By the way, any of the games in this post will work just fine with regular LEGO® bricks instead of DUPLO.
This post contains Amazon affiliate links.
Game #1: Take Away Towers
There are two ways to play this game. Build addition towers or take away (subtraction) towers!
Addition – Roll the dice, and then add that many bricks to your tower. I set out a small tub with 2 x 2 bricks and two plates (flat bricks) to use as bases. We played the game until we ran out of bricks. The person with the tallest tower wins!
Subtraction – Start with two equal towers. Roll the dice, and remove that many bricks from your tower. How to win the game is your choice!
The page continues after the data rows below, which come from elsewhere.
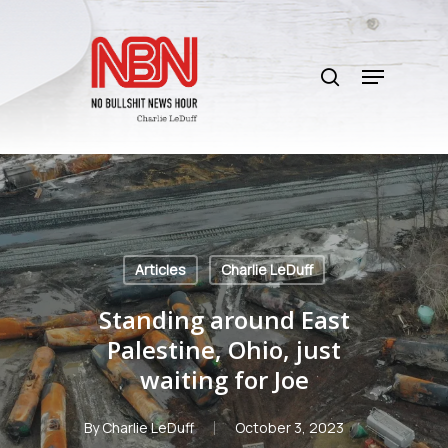
Skip
to
search
main
Menu
content
Articles
Charlie LeDuff
Standing around East
Palestine, Ohio, just
waiting for Joe
By
Charlie LeDuff
October 3, 2023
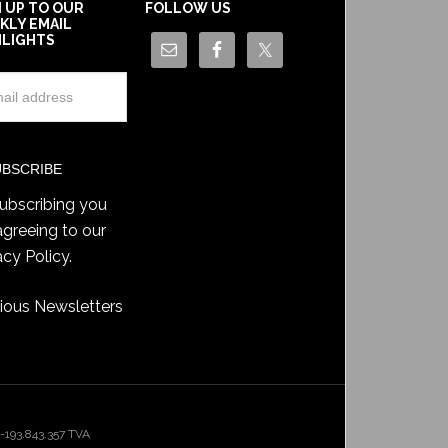
N UP TO OUR
FOLLOW US
KLY EMAIL
HLIGHTS
ubscribing you
agreeing to our
acy Policy
.
ious Newsletters
193.843.357 TVA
Either play that the last tower standing is the winner, or play that the first person to remove all the bricks from their tower is the winner.
Game #2: Deliver the Mail
This one is my FAVORITE! Use this game to teach number recognition, or numbers in a sequence. Plus, it’s just fun for pretend play and fine motor skills.
The idea is simple – construct a DUPLO neighborhood with houses and buildings. Then give each one a house number. I used post-it notes to create the house numbers.
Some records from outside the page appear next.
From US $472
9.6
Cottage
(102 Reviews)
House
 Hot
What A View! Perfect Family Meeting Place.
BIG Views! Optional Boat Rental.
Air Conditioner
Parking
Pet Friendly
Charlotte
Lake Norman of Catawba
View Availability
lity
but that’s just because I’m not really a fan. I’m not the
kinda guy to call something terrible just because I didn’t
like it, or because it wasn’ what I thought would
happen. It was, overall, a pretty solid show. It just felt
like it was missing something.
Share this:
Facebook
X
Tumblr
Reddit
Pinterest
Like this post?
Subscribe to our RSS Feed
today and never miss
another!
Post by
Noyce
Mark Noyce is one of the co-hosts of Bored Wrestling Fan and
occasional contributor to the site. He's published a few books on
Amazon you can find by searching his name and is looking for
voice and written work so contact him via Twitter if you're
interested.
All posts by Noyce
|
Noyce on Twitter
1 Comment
Then I created “letters” to mail by cutting index cards into small rectangles. I addressed the letters to each of the house numbers that we had created – 22, 23, 24, and 25.
Preschoolers will have so much fun organizing the letters, loading up the truck, and delivering the mail to each house.
After we had been playing awhile, Owen built a mailbox so that Janie could pretend the LEGO people were mailing letters for the mail man to come and collect.
Game #3: Play Dough Stamp and Count
Grab some play dough and use DUPLO bricks as stamps! I used index cards to create some quick number cards for Janie and Jonathan. Then I grabbed some DUPLO bricks with 2, 4, and 8 dots. I also threw in a flower since you can use the top of it to stamp just one dot.
For Janie (age 4), stamping the numbers 1-10 was enough of a challenge, although she’ll probably be ready to go on to larger numbers the next time we do this. Jonathan is 6, so I made him start right in with the numbers 10+. Stamping the right number of dots requires a little thinking! If I want to stamp 17, and I’ve stamped 8 so far, what should I do next?
This activity requires kids to break a number down into smaller numbers that add up to the number they are trying to stamp. Great for improving number sense!
Game #4: Empty the Bowl
This game was inspired by About Teaching Mathematics by Marilyn Burns. We used this book in our math methods class in college, and I saved it instead of selling it back to the bookstore. The book has so many fabulous math activities for kids, as well as instruction on how to teach math.
Play a simple version of this game with preschoolers, but for older kids (first grade and up), it can turn into an opportunity to learn about probability! More on that in a minute! First, the simple way. Simply fill a bowl with DUPLO bricks.
Each player rolls the dice and takes that many bricks out of the bowl. The game ends when the bowl is empty!
Make the game even more fun by graphing how many rolls it takes to empty the bowl!
For this game, I used a smaller bowl and 24 bricks. I asked Jonathan, “What is the least number of rolls that it could possibly take to empty the bowl?”
He wasn’t sure. I asked him if we could empty it in two. If we managed to roll a 6 and then another 6, would that empty the bowl? No, it wouldn’t. Older kids will be able to figure out on their own that the least possible number of rolls is 4, but Jonathan and I worked together to make this graph. The greatest possible number of rolls is 24, but that would be HIGHLY unlikely. However, if you played this game enough times, it could happen! For our purposes, I listed the numbers of rolls that would be most likely, but with enough on the upper end to show the limit of what is likely to happen.
Every time we played a round of this game, we put a tally mark next to the number of rolls it took to empty the bowl.
We played this game MANY times over the course of a few days! I’ll post a photo soon of our results. The more times your repeat this activity, the more accurate your graph will be.
Game #5: Number Towers
I used the number bricks from our DUPLO Number Train to set up a quick counting game for Janie.
She built towers that matched the number on each brick.
When the towers were complete, I carefully took them off the baseplate and then had her line them up least to greatest. In true Janie fashion, she had to add a DUPLO person on top of each tower. She pretended that they were climbing up the stairs!
Game #6: Build your own Board Game
Use 2 x 2 bricks to create a path for a board game on a large base plate.
Janie built a nice path for her game! She loves stuff like this.
To play the game, just roll the dice and then move your person that many spaces! Easy peasy! Older preschoolers and kindergartners may want to add shortcuts to the game board or pretend that different colors of brick mean different things. For example, you could play that when you land on green, you get to go ahead two more spaces.